### [Exercise requirements]
Where in the entries below does "Transportmöglichkeiten" appear? Copy every line that has it.
-=-=-
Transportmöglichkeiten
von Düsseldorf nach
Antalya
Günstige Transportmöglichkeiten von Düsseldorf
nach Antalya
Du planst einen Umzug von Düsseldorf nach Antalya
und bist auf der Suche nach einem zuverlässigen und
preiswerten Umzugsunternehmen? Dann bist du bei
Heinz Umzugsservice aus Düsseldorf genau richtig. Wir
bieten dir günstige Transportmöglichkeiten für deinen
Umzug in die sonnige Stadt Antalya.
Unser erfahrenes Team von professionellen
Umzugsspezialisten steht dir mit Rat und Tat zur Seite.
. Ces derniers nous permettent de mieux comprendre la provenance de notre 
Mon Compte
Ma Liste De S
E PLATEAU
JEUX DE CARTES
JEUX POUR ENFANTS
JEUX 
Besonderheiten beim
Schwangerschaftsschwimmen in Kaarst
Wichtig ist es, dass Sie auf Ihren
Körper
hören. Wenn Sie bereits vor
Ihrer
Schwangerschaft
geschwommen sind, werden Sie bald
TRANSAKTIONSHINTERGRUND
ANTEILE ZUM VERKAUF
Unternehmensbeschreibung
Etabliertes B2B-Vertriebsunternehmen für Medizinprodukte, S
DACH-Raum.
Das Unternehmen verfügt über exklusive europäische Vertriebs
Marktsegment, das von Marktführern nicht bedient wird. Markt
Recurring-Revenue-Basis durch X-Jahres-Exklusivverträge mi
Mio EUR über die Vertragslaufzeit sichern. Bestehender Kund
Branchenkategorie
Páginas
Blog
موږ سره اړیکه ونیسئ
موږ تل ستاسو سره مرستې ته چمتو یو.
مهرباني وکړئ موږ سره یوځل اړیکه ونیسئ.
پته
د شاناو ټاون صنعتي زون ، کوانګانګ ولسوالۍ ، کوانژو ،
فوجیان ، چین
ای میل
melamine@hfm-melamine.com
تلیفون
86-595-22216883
-=-=-
### [Task response]
Transportmöglichkeiten
Günstige Transportmöglichkeiten von Düsseldorf
bieten dir günstige Transportmöglichkeiten für deinen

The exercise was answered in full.